«2015 – Año del transplante», Gerardo Campani

Imagen by Brian Sarubi

Rosa Sarmiento

La tengo. Ahora la tengo. Había estado buscándola toda la vida sin darme mucha cuenta de que lo hacía, y al fin ahora la tengo. Mi mente está despoblada de recuerdos, de planes, de pretensiones. Solamente la tengo a ella, recobrada y a la vez novedosa. Es la tía Mery, Juana de Ibarbourou y Chiqui, a la vez. Por lo pronto ellas tres, pero también otras más que no consigo determinar. Su nombre es Rosa Sarmiento, lo sé; no tengo claro si me fue revelada, como un título anunciado a través de un altavoz, o es una convicción íntima que tengo desde siempre y recién ahora se me hace actual. Viene de mis tiempos remotos, totalmente olvidados y de golpe presente. Rosa Sarmiento, santo cielo, nunca la hubiera sospechado, y sin embargo es ella, estoy seguro ahora.
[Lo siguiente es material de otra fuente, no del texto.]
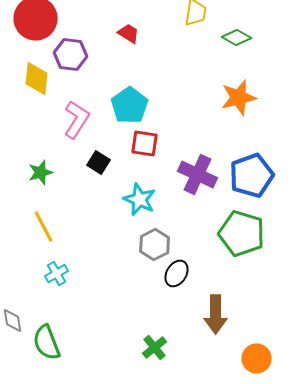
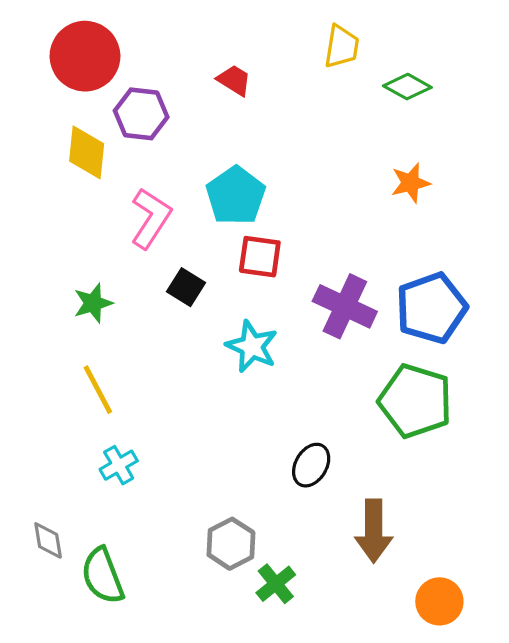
orange star: (239, 97) -> (411, 183), size x0.7
gray hexagon: (155, 244) -> (231, 544), moved

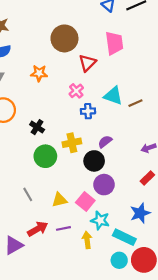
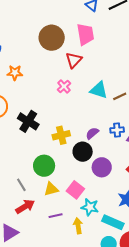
pink trapezoid: (114, 43) -> (85, 34), moved
orange star: (39, 73) -> (15, 73), moved
blue cross: (88, 111) -> (117, 130), moved
black cross: (37, 127) -> (28, 121), size x1.5
green circle: (45, 156) -> (44, 166), moved
purple circle: (104, 185) -> (102, 167), moved
red arrow: (38, 229) -> (25, 206), moved

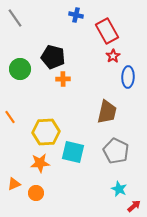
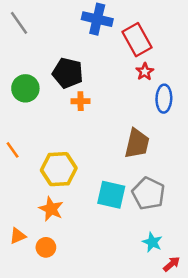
blue cross: (76, 15) -> (97, 19), size x1.6
cyan square: (73, 152) -> (111, 195), moved
orange star: (40, 163) -> (51, 209), turned 30

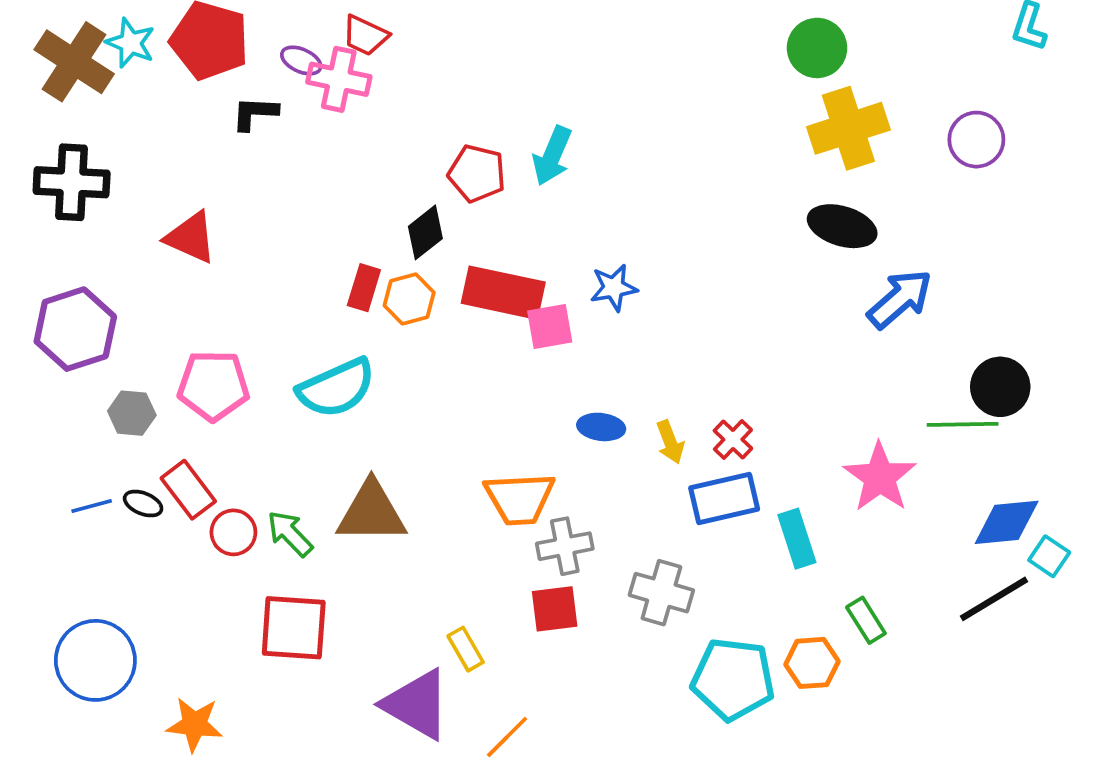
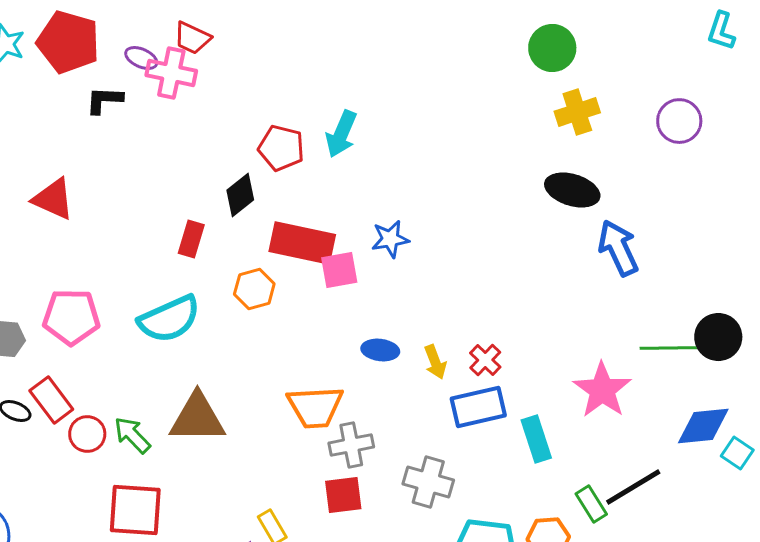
yellow cross: (848, 128) -> (577, 112), size x0.7
orange hexagon: (409, 299) -> (254, 289), moved
blue arrow: (900, 299) -> (618, 248), turned -74
black circle: (1000, 387) -> (718, 337), moved
black line: (994, 599) -> (633, 487), moved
Me mira de una manera que no puedo definir, se me antoja como miraría una madre adoptiva a un hijo reencontrado. ¿Por qué la olvidé todos estos años? No sé, tampoco ahora recuerdo nada más que el hecho de que alguna vez estuvimos juntos. Y ahora ha vuelto.


Piedad

Abro los ojos. La veo a Ana, mirándome con una sonrisa compungida y tomándome suavemente del brazo derecho. Me dice, en broma, algo así como que por fin he engordado. Se refiere al grosor de mis brazos, que se ha duplicado por el edema. También las manos y los dedos. Es bastante terrible verse así. La piel parece querer explotar; los dedos están como chorizos y no puedo cerrar los puños, ni tan sólo un poco. Me miro las palmas de las manos, absolutamente moradas y con las líneas quirománticas muy marcadas. Resalta la eme de la muerte; lo percibo sin alarma porque no creo en esas cosas.
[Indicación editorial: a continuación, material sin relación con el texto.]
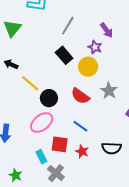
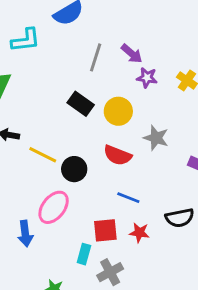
gray line: (68, 26) -> (96, 57), moved
purple star: (95, 47) -> (147, 78), moved
pink ellipse: (42, 123) -> (54, 207), moved
cyan rectangle: (41, 157) -> (84, 254), turned 56
gray cross: (56, 173) -> (110, 272), turned 36

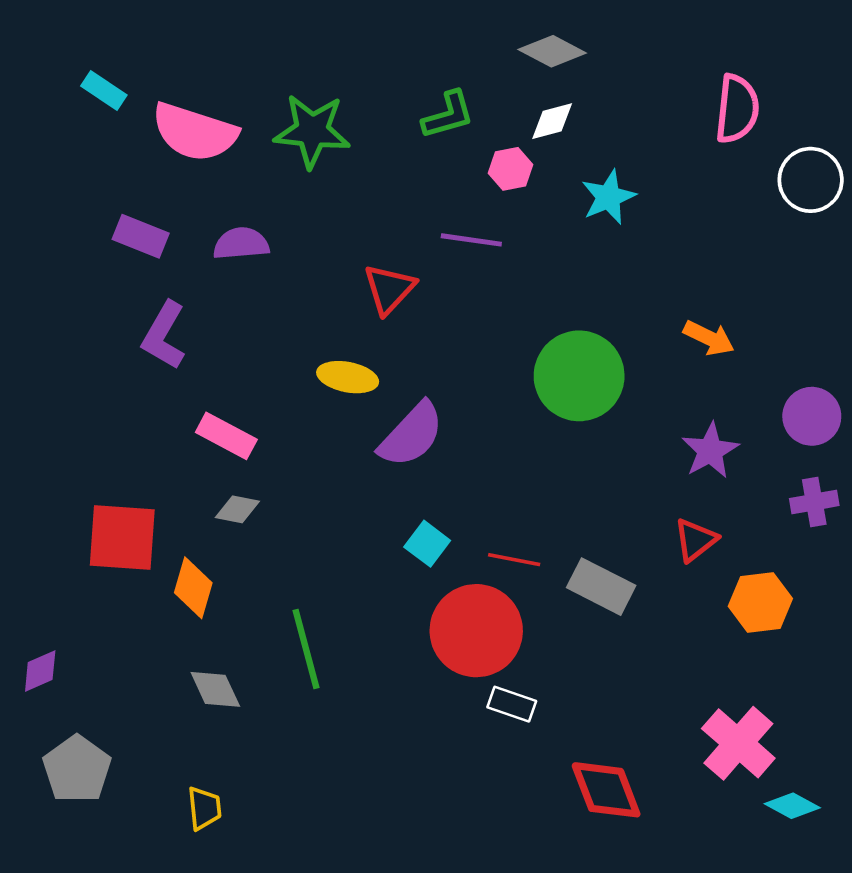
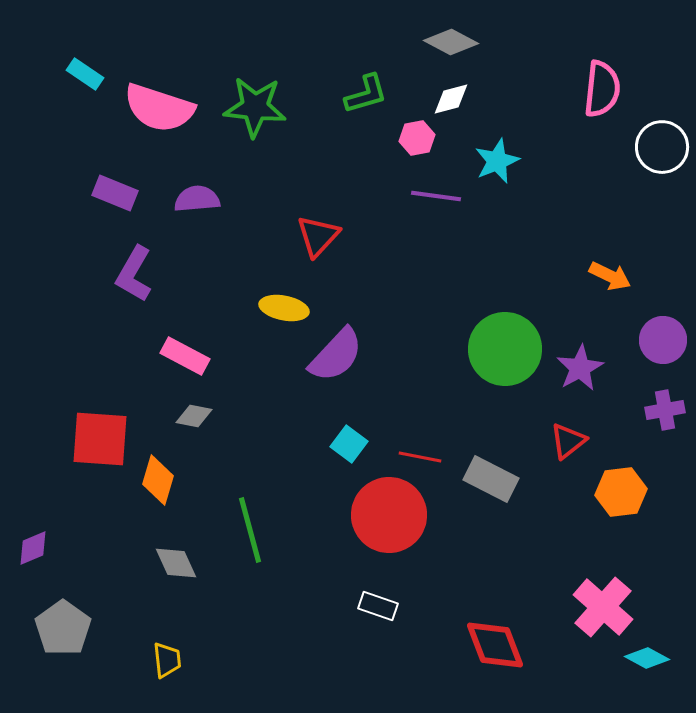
purple line: (471, 240) -> (436, 196), moved
orange arrow: (709, 338) -> (610, 276), moved
green circle: (579, 376) -> (505, 349), moved
white rectangle: (512, 704) -> (378, 606), moved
La herida duele, pero, extrañamente, no tanto como la de vesícula de veinte años atrás. Todavía no la vi, así que ignoro si tengo un costurón horizontal o vertical, o quizá en forma de y griega.

Hay dolores constantes: el de espalda el principal, y el de las piernas. Otros dolores van y vienen. Dos sondas a ambos lados del cuello me lastiman apenas muevo la cabeza. También las otras dos, a la altura del estómago, a la izquierda, y a la altura del vientre, a la derecha. Aunque más que dolor producen molestia importante. Como me han quitado la prótesis dental, apenas si me hago entender cuando respondo a alguna pregunta. En cuanto a mis dientes propios del maxilar inferior, los siento como de corcho petrificado, y pasarme la lengua por ellos es una sensación de lo más desagradable. Cuando no duermo me miro las manos sin poder evitar sentir piedad por mí mismo.


Calamidad

Uno no es el que supone ser sino el que los demás ven, y abandonar la suposición y enfrentarse con ese uno mismo objetivo (el que ven los otros) es un chasco. Percibo al mismo tiempo la doble realidad que se me presenta: el ámbito cerrado del padecimiento y el exterior del paciente que debe recuperarse. El registro es íntima y cabalmente una contradicción, paradoja, angustia.

No hubo en la frontera de la existencia la vertiginosa secuencia de mi vida pasada, ni el túnel de luz, ni ninguna experiencia de las que se cuentan. Nada más que despertar y encontrarme en este estado de calamidad.